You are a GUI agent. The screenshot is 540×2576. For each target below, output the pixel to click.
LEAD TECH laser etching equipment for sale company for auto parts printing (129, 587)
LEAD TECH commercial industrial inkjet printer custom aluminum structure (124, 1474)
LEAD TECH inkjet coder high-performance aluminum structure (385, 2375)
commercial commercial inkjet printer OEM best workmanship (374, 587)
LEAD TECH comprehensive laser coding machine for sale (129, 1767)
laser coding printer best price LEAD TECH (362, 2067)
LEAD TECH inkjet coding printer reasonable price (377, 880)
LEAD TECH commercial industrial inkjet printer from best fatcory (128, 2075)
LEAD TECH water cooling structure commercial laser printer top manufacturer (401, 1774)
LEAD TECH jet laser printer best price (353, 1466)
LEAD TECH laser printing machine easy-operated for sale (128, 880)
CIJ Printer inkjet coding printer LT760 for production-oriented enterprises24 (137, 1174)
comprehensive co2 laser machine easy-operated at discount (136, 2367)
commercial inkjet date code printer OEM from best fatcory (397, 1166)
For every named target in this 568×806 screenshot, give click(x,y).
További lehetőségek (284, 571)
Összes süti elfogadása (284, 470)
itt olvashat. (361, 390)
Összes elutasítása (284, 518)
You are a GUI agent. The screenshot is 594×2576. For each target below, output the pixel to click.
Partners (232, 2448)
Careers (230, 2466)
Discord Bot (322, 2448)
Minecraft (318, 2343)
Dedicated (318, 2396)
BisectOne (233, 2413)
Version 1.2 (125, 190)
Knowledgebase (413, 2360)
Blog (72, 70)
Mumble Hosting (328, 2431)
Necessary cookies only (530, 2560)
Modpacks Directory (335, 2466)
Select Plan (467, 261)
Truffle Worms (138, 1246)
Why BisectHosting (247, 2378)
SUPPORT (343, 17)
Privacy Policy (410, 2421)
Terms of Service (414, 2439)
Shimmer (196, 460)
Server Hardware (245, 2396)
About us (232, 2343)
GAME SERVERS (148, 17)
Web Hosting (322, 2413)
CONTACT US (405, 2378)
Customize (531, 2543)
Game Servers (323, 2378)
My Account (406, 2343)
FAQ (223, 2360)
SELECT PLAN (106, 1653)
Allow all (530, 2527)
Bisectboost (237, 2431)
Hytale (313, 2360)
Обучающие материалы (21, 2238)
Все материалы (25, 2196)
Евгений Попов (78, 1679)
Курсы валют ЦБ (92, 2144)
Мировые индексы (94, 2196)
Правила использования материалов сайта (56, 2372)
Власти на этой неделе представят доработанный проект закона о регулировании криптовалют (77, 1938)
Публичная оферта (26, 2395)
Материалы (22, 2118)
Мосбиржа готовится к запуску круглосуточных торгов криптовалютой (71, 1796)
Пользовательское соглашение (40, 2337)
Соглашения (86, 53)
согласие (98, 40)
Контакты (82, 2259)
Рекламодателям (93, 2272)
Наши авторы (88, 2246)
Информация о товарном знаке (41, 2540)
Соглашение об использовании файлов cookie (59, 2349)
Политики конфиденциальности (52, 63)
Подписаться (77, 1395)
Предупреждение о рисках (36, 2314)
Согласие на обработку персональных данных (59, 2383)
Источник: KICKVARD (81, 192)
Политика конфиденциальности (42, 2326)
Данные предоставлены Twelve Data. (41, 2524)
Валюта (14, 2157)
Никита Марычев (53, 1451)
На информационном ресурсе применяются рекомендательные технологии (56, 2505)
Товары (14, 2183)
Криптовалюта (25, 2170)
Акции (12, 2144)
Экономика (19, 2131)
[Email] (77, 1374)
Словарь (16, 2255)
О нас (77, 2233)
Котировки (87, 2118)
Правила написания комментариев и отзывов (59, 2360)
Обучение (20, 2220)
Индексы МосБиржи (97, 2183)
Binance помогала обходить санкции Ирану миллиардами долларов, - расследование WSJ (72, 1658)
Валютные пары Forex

════════════════

What you are asked to do: Please report every line in the entries above that holds the string "screenshot".

Expected answer:
You are a GUI agent. The screenshot is 540×2576. For each target below, output the pixel to click.
For every named target in this 568×806 screenshot, give click(x,y).
You are a GUI agent. The screenshot is 594×2576. For each target below, output the pixel to click.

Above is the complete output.